PROBLEM TO WORK ON »
Select every line below containing the word "right".

ENTRIES SUPPLIED »
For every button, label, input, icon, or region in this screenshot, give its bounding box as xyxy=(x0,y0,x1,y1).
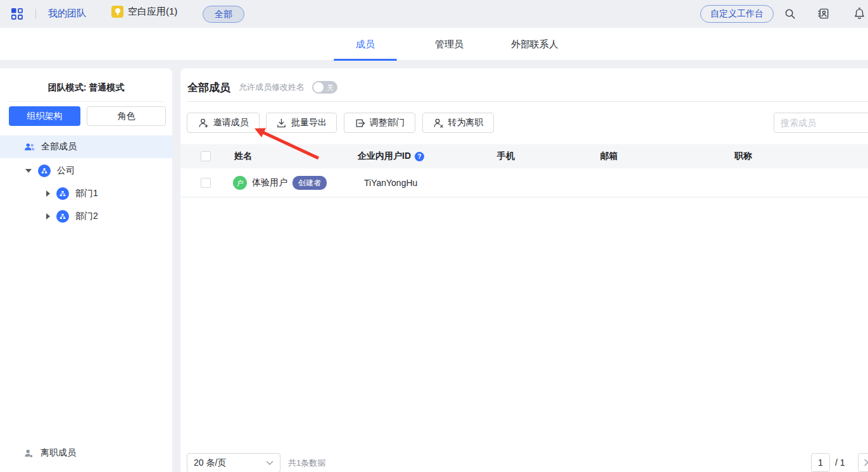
org-structure-button[interactable]: 组织架构 xyxy=(9,106,80,126)
toggle-knob xyxy=(313,82,324,92)
creator-badge: 创建者 xyxy=(292,176,327,190)
resigned-person-icon xyxy=(24,449,34,458)
row-checkbox[interactable] xyxy=(201,178,211,188)
tree-item-all-members[interactable]: 全部成员 xyxy=(0,135,172,158)
adjust-department-button[interactable]: 调整部门 xyxy=(344,113,415,133)
column-job-title: 职称 xyxy=(734,144,752,168)
org-node-icon xyxy=(56,210,69,223)
current-page-box[interactable]: 1 xyxy=(811,453,830,472)
help-icon[interactable] xyxy=(415,152,424,161)
org-node-icon xyxy=(38,165,51,177)
invite-member-button[interactable]: 邀请成员 xyxy=(187,113,260,133)
contacts-book-icon[interactable] xyxy=(817,8,829,22)
allow-rename-toggle[interactable]: 关 xyxy=(312,81,337,94)
download-icon xyxy=(276,118,287,128)
role-button[interactable]: 角色 xyxy=(87,106,166,126)
adjust-department-label: 调整部门 xyxy=(370,117,405,128)
tab-members[interactable]: 成员 xyxy=(356,28,375,61)
set-resigned-button[interactable]: 转为离职 xyxy=(422,113,494,133)
search-member-input[interactable] xyxy=(774,113,868,133)
team-mode-label: 团队模式: 普通模式 xyxy=(0,82,172,94)
member-name: 体验用户 xyxy=(252,177,287,189)
org-node-icon xyxy=(56,187,69,200)
total-pages-label: / 1 xyxy=(835,453,845,472)
tree-item-label: 部门2 xyxy=(75,211,98,222)
move-out-icon xyxy=(355,118,365,128)
select-all-checkbox[interactable] xyxy=(201,151,211,161)
topbar: 我的团队 空白应用(1) 全部 自定义工作台 xyxy=(0,0,868,28)
my-team-link[interactable]: 我的团队 xyxy=(48,8,86,20)
search-icon[interactable] xyxy=(784,8,796,22)
page-title: 全部成员 xyxy=(187,80,230,95)
tab-admins[interactable]: 管理员 xyxy=(435,28,463,61)
toggle-state-label: 关 xyxy=(327,83,334,92)
tree-item-company[interactable]: 公司 xyxy=(0,159,172,182)
chevron-down-icon xyxy=(266,461,274,466)
page-size-select[interactable]: 20 条/页 xyxy=(187,453,280,472)
title-divider xyxy=(187,101,868,102)
batch-export-label: 批量导出 xyxy=(291,117,327,128)
set-resigned-label: 转为离职 xyxy=(448,117,484,128)
custom-workbench-button[interactable]: 自定义工作台 xyxy=(700,5,774,23)
column-name: 姓名 xyxy=(234,144,252,168)
table-header: 姓名 企业内用户ID 手机 邮箱 职称 xyxy=(180,144,868,168)
tree-item-label: 公司 xyxy=(57,165,75,177)
scope-all-pill[interactable]: 全部 xyxy=(203,6,244,23)
next-page-button[interactable] xyxy=(858,453,868,472)
batch-export-button[interactable]: 批量导出 xyxy=(266,113,337,133)
tree-item-label: 部门1 xyxy=(75,188,98,199)
current-app-badge[interactable]: 空白应用(1) xyxy=(111,6,177,18)
caret-right-icon[interactable] xyxy=(46,213,50,220)
tree-item-label: 全部成员 xyxy=(41,141,77,152)
bell-icon[interactable] xyxy=(853,8,865,22)
topbar-divider xyxy=(35,9,36,19)
page-size-value: 20 条/页 xyxy=(194,457,226,469)
app-name-label: 空白应用(1) xyxy=(128,6,177,18)
avatar: 户 xyxy=(233,176,247,190)
app-icon xyxy=(111,6,123,18)
resigned-members-label: 离职成员 xyxy=(41,447,76,459)
resigned-members-item[interactable]: 离职成员 xyxy=(0,442,172,464)
column-email: 邮箱 xyxy=(600,144,618,168)
invite-member-label: 邀请成员 xyxy=(213,117,249,128)
column-user-id: 企业内用户ID xyxy=(358,144,424,168)
caret-right-icon[interactable] xyxy=(46,190,50,197)
sidebar-divider xyxy=(9,101,163,102)
top-tabs-bar: 成员 管理员 外部联系人 xyxy=(0,28,868,61)
apps-grid-icon[interactable] xyxy=(10,7,24,21)
tree-item-dept2[interactable]: 部门2 xyxy=(0,205,172,228)
allow-rename-label: 允许成员修改姓名 xyxy=(239,82,305,93)
column-phone: 手机 xyxy=(497,144,515,168)
sidebar: 团队模式: 普通模式 组织架构 角色 全部成员 公司 xyxy=(0,68,172,472)
person-remove-icon xyxy=(433,118,444,128)
tree-item-dept1[interactable]: 部门1 xyxy=(0,182,172,205)
tab-external-contacts[interactable]: 外部联系人 xyxy=(511,28,558,61)
caret-down-icon[interactable] xyxy=(25,169,32,173)
user-id-value: TiYanYongHu xyxy=(364,168,417,197)
people-group-icon xyxy=(24,142,35,152)
total-count-label: 共1条数据 xyxy=(288,453,325,472)
table-row[interactable]: 户 体验用户 创建者 TiYanYongHu xyxy=(180,168,868,197)
person-add-icon xyxy=(198,118,209,128)
column-user-id-label: 企业内用户ID xyxy=(358,151,411,162)
main-panel: 全部成员 允许成员修改姓名 关 邀请成员 批量导出 xyxy=(180,68,868,472)
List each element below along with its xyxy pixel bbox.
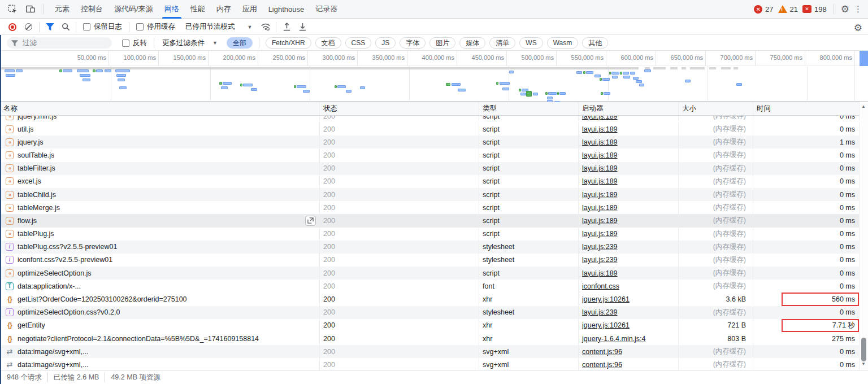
warning-count[interactable]: ! 21 — [778, 5, 798, 14]
kebab-menu-icon[interactable]: ⋮ — [854, 4, 862, 14]
request-row[interactable]: ‹›tablePlug.js200scriptlayui.js:189(内存缓存… — [0, 228, 860, 241]
tab-元素[interactable]: 元素 — [49, 0, 75, 19]
column-header-size[interactable]: 大小 — [679, 102, 753, 115]
search-icon[interactable] — [58, 20, 73, 34]
invert-checkbox[interactable]: 反转 — [122, 38, 147, 48]
import-har-icon[interactable] — [279, 20, 294, 34]
request-row[interactable]: /optimizeSelectOption.css?v0.2.0200style… — [0, 306, 860, 319]
error-count[interactable]: ✕ 27 — [754, 5, 773, 14]
name-cell[interactable]: {}getList?OrderCode=1202503100262&orderi… — [0, 293, 320, 306]
filter-chip-字体[interactable]: 字体 — [400, 37, 426, 49]
scroll-down-icon[interactable]: ▼ — [861, 361, 866, 366]
name-cell[interactable]: ‹›flow.js — [0, 214, 320, 227]
initiator-link[interactable]: layui.js:239 — [582, 243, 618, 251]
initiator-link[interactable]: layui.js:189 — [582, 125, 618, 133]
filter-chip-WS[interactable]: WS — [519, 37, 542, 49]
tab-控制台[interactable]: 控制台 — [75, 0, 108, 19]
request-row[interactable]: ‹›jquery.js200scriptlayui.js:189(内存缓存)1 … — [0, 136, 860, 149]
initiator-link[interactable]: layui.js:189 — [582, 217, 618, 225]
filter-chip-Fetch/XHR[interactable]: Fetch/XHR — [266, 37, 311, 49]
issues-count[interactable]: ✕ 198 — [802, 5, 827, 14]
name-cell[interactable]: ⇄data:image/svg+xml,... — [0, 358, 320, 370]
initiator-link[interactable]: layui.js:189 — [582, 164, 618, 172]
request-row[interactable]: ‹›jquery.min.js200scriptlayui.js:189(内存缓… — [0, 116, 860, 123]
disable-cache-checkbox[interactable]: 停用缓存 — [136, 22, 175, 32]
filter-chip-媒体[interactable]: 媒体 — [459, 37, 485, 49]
initiator-link[interactable]: jquery.js:10261 — [582, 321, 630, 329]
throttling-select[interactable]: 已停用节流模式 ▼ — [185, 22, 252, 32]
scrollbar-thumb[interactable] — [861, 338, 866, 361]
request-row[interactable]: ‹›excel.js200scriptlayui.js:189(内存缓存)0 m… — [0, 175, 860, 188]
scroll-up-icon[interactable]: ▲ — [861, 104, 866, 109]
initiator-link[interactable]: layui.js:189 — [582, 177, 618, 185]
initiator-link[interactable]: layui.js:239 — [582, 256, 618, 264]
request-row[interactable]: ‹›tableFilter.js200scriptlayui.js:189(内存… — [0, 162, 860, 175]
tab-应用[interactable]: 应用 — [237, 0, 263, 19]
filter-input[interactable] — [21, 38, 101, 47]
name-cell[interactable]: /iconfont.css?v2.5.5-preview01 — [0, 254, 320, 267]
name-cell[interactable]: ‹›jquery.min.js — [0, 116, 320, 121]
name-cell[interactable]: ‹›tableChild.js — [0, 188, 320, 201]
tab-内存[interactable]: 内存 — [211, 0, 237, 19]
request-row[interactable]: Tdata:application/x-...200fonticonfont.c… — [0, 280, 860, 293]
request-row[interactable]: ‹›soulTable.js200scriptlayui.js:189(内存缓存… — [0, 149, 860, 162]
tab-记录器[interactable]: 记录器 — [310, 0, 343, 19]
tab-性能[interactable]: 性能 — [185, 0, 211, 19]
filter-toggle-icon[interactable] — [42, 20, 58, 34]
vertical-scrollbar[interactable]: ▲ ▼ — [860, 102, 868, 370]
network-overview-timeline[interactable]: 50,000 ms100,000 ms150,000 ms200,000 ms2… — [0, 51, 868, 102]
name-cell[interactable]: ‹›tableMerge.js — [0, 201, 320, 214]
request-row[interactable]: /tablePlug.css?v2.5.5-preview01200styles… — [0, 241, 860, 254]
name-cell[interactable]: /optimizeSelectOption.css?v0.2.0 — [0, 306, 320, 319]
request-row[interactable]: ‹›flow.js200scriptlayui.js:189(内存缓存)0 ms — [0, 214, 860, 227]
initiator-link[interactable]: layui.js:189 — [582, 230, 618, 238]
filter-chip-Wasm[interactable]: Wasm — [547, 37, 579, 49]
column-header-type[interactable]: 类型 — [479, 102, 579, 115]
initiator-link[interactable]: layui.js:189 — [582, 269, 618, 277]
name-cell[interactable]: ‹›tableFilter.js — [0, 162, 320, 175]
column-header-name[interactable]: 名称 — [0, 102, 320, 115]
request-row[interactable]: /iconfont.css?v2.5.5-preview01200stylesh… — [0, 254, 860, 267]
open-in-new-tab-button[interactable] — [305, 216, 316, 226]
name-cell[interactable]: ‹›tablePlug.js — [0, 228, 320, 241]
tab-网络[interactable]: 网络 — [159, 0, 185, 19]
request-row[interactable]: ‹›util.js200scriptlayui.js:189(内存缓存)0 ms — [0, 123, 860, 136]
request-row[interactable]: {}negotiate?clientProtocol=2.1&connectio… — [0, 332, 860, 345]
name-cell[interactable]: ‹›soulTable.js — [0, 149, 320, 162]
network-conditions-icon[interactable] — [258, 20, 274, 34]
filter-chip-CSS[interactable]: CSS — [345, 37, 372, 49]
timeline-scroll-corner[interactable] — [860, 51, 868, 66]
request-row[interactable]: ‹›tableMerge.js200scriptlayui.js:189(内存缓… — [0, 201, 860, 214]
initiator-link[interactable]: jquery.js:10261 — [582, 295, 630, 303]
column-header-initiator[interactable]: 启动器 — [579, 102, 679, 115]
name-cell[interactable]: ‹›util.js — [0, 123, 320, 136]
initiator-link[interactable]: jquery-1.6.4.min.js:4 — [582, 335, 646, 343]
timeline-waterfall[interactable] — [0, 66, 860, 102]
inspect-element-icon[interactable] — [5, 2, 20, 16]
filter-chip-其他[interactable]: 其他 — [582, 37, 608, 49]
tab-Lighthouse[interactable]: Lighthouse — [263, 0, 310, 19]
column-header-time[interactable]: 时间 — [753, 102, 860, 115]
initiator-link[interactable]: layui.js:189 — [582, 116, 618, 120]
request-row[interactable]: {}getList?OrderCode=1202503100262&orderi… — [0, 293, 860, 306]
device-toolbar-icon[interactable] — [23, 2, 38, 16]
filter-chip-文档[interactable]: 文档 — [315, 37, 341, 49]
filter-chip-清单[interactable]: 清单 — [489, 37, 515, 49]
filter-chip-图片[interactable]: 图片 — [429, 37, 455, 49]
name-cell[interactable]: Tdata:application/x-... — [0, 280, 320, 293]
name-cell[interactable]: ‹›optimizeSelectOption.js — [0, 267, 320, 280]
name-cell[interactable]: {}negotiate?clientProtocol=2.1&connectio… — [0, 332, 320, 345]
request-row[interactable]: {}getEntity200xhrjquery.js:10261721 B7.7… — [0, 319, 860, 332]
name-cell[interactable]: ‹›jquery.js — [0, 136, 320, 149]
initiator-link[interactable]: content.js:96 — [582, 348, 622, 356]
more-filters-dropdown[interactable]: 更多过滤条件 ▼ — [162, 38, 218, 48]
name-cell[interactable]: {}getEntity — [0, 319, 320, 332]
request-row[interactable]: ⇄data:image/svg+xml,...200svg+xmlcontent… — [0, 345, 860, 358]
initiator-link[interactable]: layui.js:189 — [582, 204, 618, 212]
export-har-icon[interactable] — [294, 20, 310, 34]
initiator-link[interactable]: layui.js:189 — [582, 191, 618, 199]
settings-gear-icon[interactable]: ⚙ — [841, 3, 849, 15]
filter-chip-全部[interactable]: 全部 — [227, 37, 253, 49]
request-row[interactable]: ‹›tableChild.js200scriptlayui.js:189(内存缓… — [0, 188, 860, 201]
request-row[interactable]: ‹›optimizeSelectOption.js200scriptlayui.… — [0, 267, 860, 280]
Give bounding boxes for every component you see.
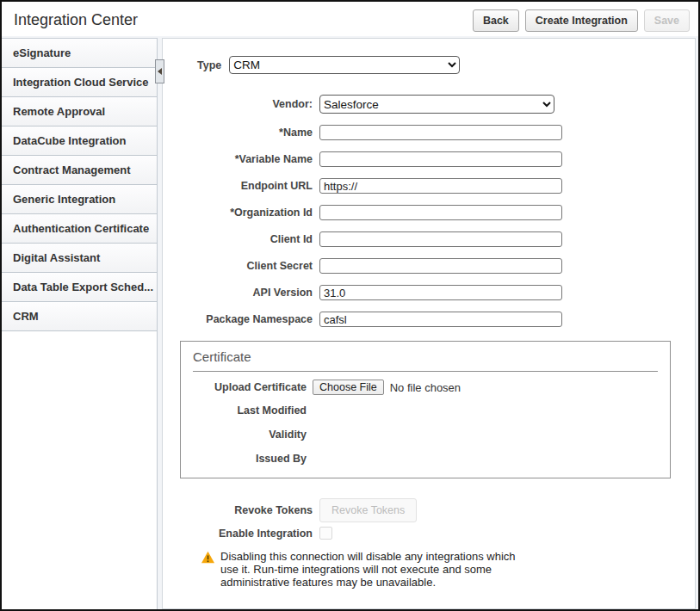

TASK RESPONSE »
caret-right-icon[interactable] xyxy=(46,213,50,220)
caret-right-icon[interactable] xyxy=(46,190,50,197)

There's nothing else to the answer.